Parfois, Tim Mew se prend encore à rêver qu’il divertit les clients d’un bar ou d’un bateau de croisière. Il leur joue des ballades et du hard rock, et les surprend avec ses propres compositions. « Je crois sincèrement que ça pourrait être des succès », assure-t-il.

Quand il est dans cet état et que ses doigts dansent sur le clavier, son corps est traversé de frissons. 

Ça me donne l’impression que le vrai moi est là. Celui que j’aurais voulu être : le joueur de piano que je sais que je suis.

Tim Mew

« L’âme meurt si on n’utilise pas ses dons », l’a-t-on prévenu. Mais la paix d’esprit est difficile à trouver quand on est rongé par la honte et la culpabilité, se ravise-t-il.

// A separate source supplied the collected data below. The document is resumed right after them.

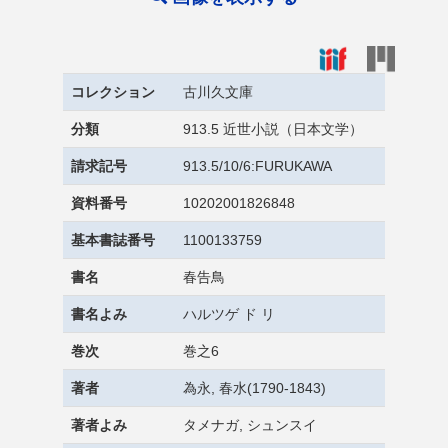
コレクション
古川久文庫
分類
913.5 近世小説（日本文学）
請求記号
913.5/10/6:FURUKAWA
資料番号
10202001826848
基本書誌番号
1100133759
書名
春告鳥
書名よみ
ハルツゲ ド リ
巻次
巻之6
著者
為永, 春水(1790-1843)
著者よみ
タメナガ, シュンスイ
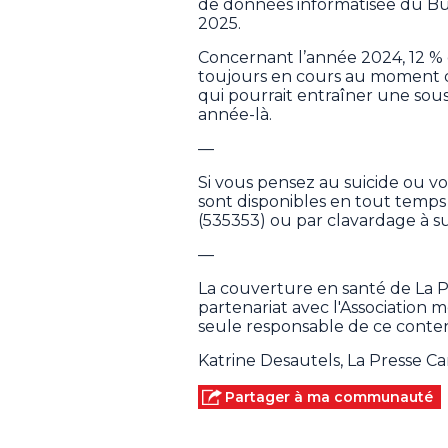
de données informatisée du Bu
2025.
Concernant l’année 2024, 12 % 
toujours en cours au moment de
qui pourrait entraîner une sou
année-là.
—
Si vous pensez au suicide ou v
sont disponibles en tout temps
(535353) ou par clavardage à su
—
La couverture en santé de La 
partenariat avec l'Association
seule responsable de ce conten
Katrine Desautels, La Presse C
Partager à ma communauté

L’homme empoigne son maigre bagage et retourne à son piano, sa musique et son public empruntés, pour entamer une mélodie d’Elton John : Your Song. « … je n’ai pas beaucoup d’argent, mais si j’en avais, j’achèterais une grande maison où l’on pourrait tous les deux vivre », entend-on en sourdine.

Tim Mew referme les yeux et s’envole à nouveau. Rêver, heureusement, ne coûte rien.